● What the task requires:
What is needed is an exact copy of the records below, without the pictures.

Task inputs Block Start

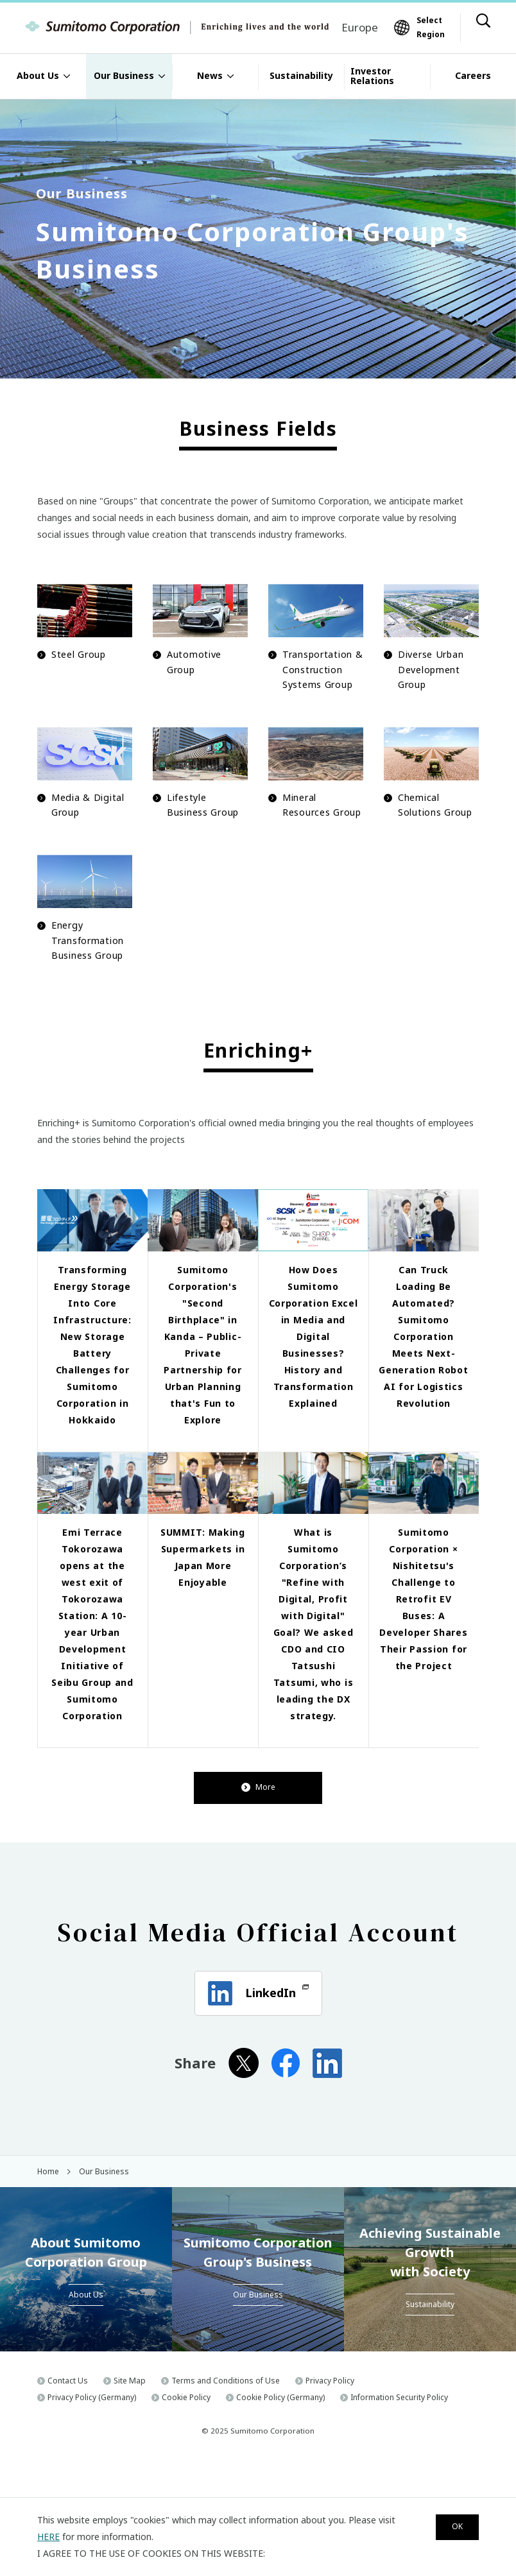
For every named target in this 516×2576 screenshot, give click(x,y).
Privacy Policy (329, 2450)
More (258, 1857)
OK (451, 2528)
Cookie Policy (186, 2467)
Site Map (130, 2450)
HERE (48, 2536)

Task inputs Block End

● Result for this exercise:
For every named target in this 516×2576 screenshot, give click(x,y).
Privacy Policy (329, 2450)
More (258, 1857)
OK (451, 2528)
Cookie Policy (186, 2467)
Site Map (130, 2450)
HERE (48, 2536)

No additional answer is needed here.